Hal itu sebagai jawaban atas tanggapan dari Lembaga Perlindungan Saksi dan Korban (LPSK) yang merasa Bharada E tidak sepatutnya dituntut 12 tahun penjara atas kasus pembunuhan berencana Brigadir Nofriansyah Yosua Hutabarat.
"Untuk pelaku tidak bisa JC ini pelaku utama.

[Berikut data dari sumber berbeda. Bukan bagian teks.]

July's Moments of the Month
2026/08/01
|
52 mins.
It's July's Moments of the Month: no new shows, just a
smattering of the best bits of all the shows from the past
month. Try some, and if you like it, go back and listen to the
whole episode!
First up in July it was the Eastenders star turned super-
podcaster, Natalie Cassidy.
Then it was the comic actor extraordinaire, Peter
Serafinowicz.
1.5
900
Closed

Ini saya luruskan ya, di Undang-undang tidak bisa," kata Jaksa Agung Muda Bidang Tindak Pidana Umum (Jampidum) Kejagung, Fadil Zumhana kepada wartawan, Jumat, 20 Januari 2023.

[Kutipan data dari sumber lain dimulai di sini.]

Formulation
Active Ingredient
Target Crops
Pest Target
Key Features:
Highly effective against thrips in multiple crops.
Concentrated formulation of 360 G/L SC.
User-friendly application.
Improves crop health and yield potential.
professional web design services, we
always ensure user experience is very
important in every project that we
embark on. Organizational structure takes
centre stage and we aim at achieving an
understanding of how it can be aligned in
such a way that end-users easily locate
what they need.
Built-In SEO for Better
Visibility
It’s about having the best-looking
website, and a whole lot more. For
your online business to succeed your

Sementara itu, Kepala Pusat Penerangan Hukum (Kapuspenkum) Kejagung RI, Ketut Sumedana juga menegaskan pemberian status JC ini tidak diatur dalam Pasal 28 ayat 2 huruf A Undang-undang RI Nomor 31 Tahun 2012 tentang Perlindungan Saksi dan Korban.
"Juga tidak termasuk dalam edaran Mahkamah Agung (MA) Nomor 4 Tahun 2014," ungkap Ketut menambahkan.
Dikatakan Ketut, status justice collaborator (JC) dalam surat edaran MA Nomor 4 Tahun 2014 itu hanya bisa diberikan kepada pelaku dalam kasus korupsi, terorisme, tindak pidana pencucian uang, perdagangan orang maupun tindak pidana lain yang bersifat terorganisir.
"Beliau adalah sebagai pelaku utama sehingga tidak dapat dipertimbangkan juga sebagai yang harus mendapatkan JC. Itu juga sudah sesuai dengan Surat Edaran MA Nomor 4 Tahun 2011 dan UU Perlindungan Saksi dan Korban," pungkasnya.
Diberitakan sebelumnya, Bharada Richard Eliezer alias Bharada E dituntut 12 tahun penjara oleh jaksa penuntut umum (JPU) dalam kasus perkara pembunuhan berencana Brigadir Nofriansyah Yosua Hutabarat alias Brigadir J. Bharada E merupakan penembak pertama kali ke arah Brigadir J saat berada di rumah dinas Ferdy Sambo.
"Menjatuhkan pidana terhadap terdakwa Richard Eliezer selama 12 tahun penjara," ujar jaksa dalam ruang sidang PN Jakarta Selatan, Rabu 18 Januari 2023.
Tuntutan dengan hukuman 12 tahun penjara diberikan jaksa berdasarkan dakwaan premier pasal 340 juncto Pasal 55 ayat (1) ke-1 KUHP. Hukuman itu lebih ringan dibandingkan dengan hukuman maksimal yang mencapai pidana mati.